To get in-depth understanding of the influence of HIFU-induced cavitation on the lesion formation, the temperature elevation in gel at the HIFU focus was also investigated both experimentally and numerically. Figure 11 shows the calculated and measured temperature values at HIFU focus in gel with varied acoustic pressure amplitude and with varied pulse length, respectively. It is noticed that the results of HIFU-induced temperature elevation exhibit a similar trend as those demonstrated for the longitudinal lesion formation at various acoustic parameters (Fig. 5), which agrees with previous reports that the lesion formation should be highly dependent on HIFU-induced heat deposition.[59] As shown in Figs. 5 and 11, the measured data are initially greater than the simulated ones when the acoustic pressure increases from 6.25 to 8.75 MPa or the acoustic pulse length increases from 2000 to 4000 cycles, then turn over to be lower than the simulated values as the acoustic pressure keeps increasing to 9.92 MPa or the acoustic pulse length is further raised to 6000 cycles. Considering HIFU-induced cavitation activity can be intensified by the increasing acoustic driving parameters (Fig. 9), the initial superior trend demonstrated by the measured data could be explained by previous investigations that the presence of acoustic cavitation at the ultrasound focal region can lead to a substantially higher tissue heating rate.[6,8] In addition, one important observation which should be emphasized here is that, as the acoustic driving parameters exceed a certain level, HIFU-induced temperature elevation and lesion formation could be impaired by the enhanced cavitation bubble activity that might block the acoustic wave propagation and attenuate the delivery of acoustic energy to a targeted region.

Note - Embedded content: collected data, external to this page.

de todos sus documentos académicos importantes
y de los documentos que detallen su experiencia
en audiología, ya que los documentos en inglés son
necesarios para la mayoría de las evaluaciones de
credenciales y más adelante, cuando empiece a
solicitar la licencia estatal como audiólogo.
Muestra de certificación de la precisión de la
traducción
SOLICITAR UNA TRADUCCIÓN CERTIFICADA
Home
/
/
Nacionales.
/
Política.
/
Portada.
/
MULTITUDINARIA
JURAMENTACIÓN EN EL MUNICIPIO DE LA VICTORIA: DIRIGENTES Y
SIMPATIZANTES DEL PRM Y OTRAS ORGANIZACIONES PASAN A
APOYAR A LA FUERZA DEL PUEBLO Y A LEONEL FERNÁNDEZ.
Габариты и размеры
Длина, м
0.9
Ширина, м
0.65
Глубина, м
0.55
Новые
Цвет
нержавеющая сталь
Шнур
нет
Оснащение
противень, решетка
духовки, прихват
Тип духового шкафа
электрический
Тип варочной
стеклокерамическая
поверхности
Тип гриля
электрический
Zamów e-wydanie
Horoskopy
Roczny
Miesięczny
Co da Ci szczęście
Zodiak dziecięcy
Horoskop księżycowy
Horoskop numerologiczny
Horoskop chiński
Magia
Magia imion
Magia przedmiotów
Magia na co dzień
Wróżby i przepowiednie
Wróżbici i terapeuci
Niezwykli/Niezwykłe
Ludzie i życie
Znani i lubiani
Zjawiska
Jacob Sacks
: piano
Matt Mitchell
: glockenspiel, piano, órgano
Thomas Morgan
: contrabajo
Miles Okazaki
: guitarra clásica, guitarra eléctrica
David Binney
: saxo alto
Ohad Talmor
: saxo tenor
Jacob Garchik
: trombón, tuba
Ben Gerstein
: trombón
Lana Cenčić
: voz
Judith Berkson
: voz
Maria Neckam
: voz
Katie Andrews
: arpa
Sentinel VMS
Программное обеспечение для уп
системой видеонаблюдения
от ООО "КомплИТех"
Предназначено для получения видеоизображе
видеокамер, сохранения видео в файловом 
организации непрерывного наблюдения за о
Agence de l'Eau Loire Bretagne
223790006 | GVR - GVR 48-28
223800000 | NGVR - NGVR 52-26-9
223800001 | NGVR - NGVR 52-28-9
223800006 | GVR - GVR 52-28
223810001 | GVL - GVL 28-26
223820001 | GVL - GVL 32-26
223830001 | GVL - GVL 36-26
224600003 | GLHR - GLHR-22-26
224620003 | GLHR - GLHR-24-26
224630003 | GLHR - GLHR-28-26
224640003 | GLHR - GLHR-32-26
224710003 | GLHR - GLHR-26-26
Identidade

Fig. 11. Measured and calculated temperature values at the focus in gel (a) as a function of the acoustic pressure amplitude with a fixed pulse length of 2000 cycles, and (b) as a function of the pulse length with a fixed acoustic pressure of 7.5 MPa.

The ex vivo temperature study was not performed because it was too difficult to locate the thermal couple right at the HIFU focus in an opaque liver sample and make accurate measurement for HIFU-induced temperature changes. Nevertheless, the ex vivo studies on the longitudinal lesion area and cavitation bubble activity (Figs. 8 and 9) also can provide proofs for the hypothesis that excessive cavitation might be harmful to HIFU-induced tissue heating and lesion formation. One can notice that in Fig. 8 the measured longitudinal lesion areas are always less than the simulated results, since the cavitation activity generated in liver samples are much stronger than that in gel phantoms as shown in Fig. 9.

4. Conclusion

The effect of the cavitation on the lesion formation in gel and ex vivo liver tissue samples was investigated both theoretically and experimentally with respect to varied acoustic exciting parameters, such as the acoustic pressure amplitude and the pulse length. The thermal-induced lesion was modeled by the combination of the KZK equation and bio-heat equation, while the cavitation was quantitatively measured by use of the B-mode imaging. The results demonstrated that (i) larger acoustic pressure or longer pulse length could generate higher temperature at focus, which tends to create a larger lesion; (ii) the longitudinal lesion formation could be significantly affected by HIFU-induced cavitation bubbles, while the lateral lesion formation should be less dependent on cavitation activity, so that it is easier to be simulated using a theoretical model; (iii) excessive cavitation activity might be harmful to HIFU-induced tissue heating and lesion formation, which might induce uncontrollable bioeffects in HIFU treatment. The results obtained in the present work might provide better understanding of the impact of cavitation activity on HIFU-induced lesion formation, which should be important for achieving safer and more effective HIFU treatment.